5 Underrated Conversational Skills of Highly Successful People
Andrew Thomas is a co-founder of SkyBell Video Doorbell, a smart-home-security company that is making homes and neighborhoods safer with a video doorbell that lets users answer their door from a smartphone. SkyBell has raised millions in funding to date, was named a 2014 CES Innovations Award Nominee, and works with Amazon, Best Buy, Nest, Comcast, and Apple Homekit.
Do you ever marvel at how easily successful people seem to make friends and build strong networks? They make charisma look easy–even unattainable. This charisma comes from a few key conversational skills that are actually so basic that most of us overlook them on a daily basis.
As a founder of SkyBell, a video doorbell that homeowners can answer from a smartphone, I’m responsible for business development, strategic partnerships, and press–all of which require strong interpersonal skills. Prior to SkyBell, I frequently made mistakes while networking and meeting people. I turned this around by discovering and learning a series of fundamental conversational and networking skills to use instead of the usual networking gimmicks we often hear about.
In business and life, it’s not about what you know–it’s about who you know. Here are five underrated and fundamental skills that help highly successful people easily make friends and build strong networks.
1. Don’t interrupt.
There isn’t a soul on this planet who likes being interrupted, yet it’s the most common conversational mistake we make. When you interrupt someone, you suggest that your voice is more important. Interrupting also makes people feel defensive. Neither leads to a positive interaction.
Show more respect and stop interrupting people whether it’s at home, at work, or at an event. The best hack for this is to bite your tongue (gently) and to wait three seconds after the person is done before you start speaking. Three seconds is enough time to make sure they aren’t just pausing after a sentence. When I stopped interrupting others, I found that they were less inclined to interrupt me. The result is a pleasant, two-sided conversation.
2. Don’t give unsolicited advice.
I thought I was helping people by giving them feedback on their business or ideas. I didn’t mean any harm by it, yet I noticed that many people didn’t appreciate it–even if it was constructive. No one said thank you and no one followed up with me.
Here’s how to adeptly volunteer advice or help: Start by asking questions to gain more understanding of the other person’s situation, instead of relying on assumptions. If you still want to give advice, state that you have recommendations that might help and ask if he or she is open to hearing them. If the answer is yes, you’ll feel gratitude for your help–not resentment. If the answer is no, the other person will appreciate your gesture of kindness and respect you for asking. By doing this, you take a lose-lose situation and turn it into a win-win–and earn a fan in the process.

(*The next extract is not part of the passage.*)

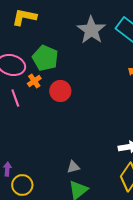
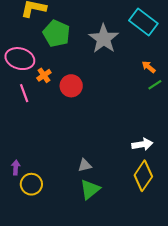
gray star: (91, 30) -> (104, 39), moved
green pentagon: (45, 58) -> (57, 33), moved

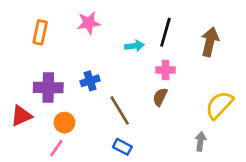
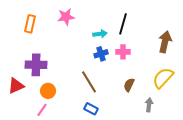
brown arrow: (210, 42) -> (165, 42), moved
blue cross: (90, 81) -> (101, 54), moved
brown semicircle: (160, 97) -> (129, 85), moved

3. Ask questions (and actually listen).
There is no better way to make a new friend than by giving someone your full attention. Highly successful people focus on the other person by asking questions and actively listening to the responses–without interrupting. They learn about the person, and by doing so, connect with that person on a deeper level.
Dale Carnegie, author of How to Win Friends and Influence People, says, “Nothing is more flattering than rapt attention.” He adds, “Ask people about themselves, and they’ll talk for hours.” Do this and you’ll make a friend for life.
You can ask anything you want. Ask people about their day or why they’re at the event. Ask them about their life goals or their passions. Try to ask questions that start with “what” or “how” instead of questions that start with “did,” “do,” or “have.” The former yield real answers that allow you to learn about them and respond in a meaningful way. The latter result in “yes” or “no” questions that can halt a conversation before it really starts.
4. Pay it forward.
Surely you’ve felt that overwhelming feeling of gratitude when someone helps you without expecting anything in return. We see the giver in a new light and we can’t wait to return the favor.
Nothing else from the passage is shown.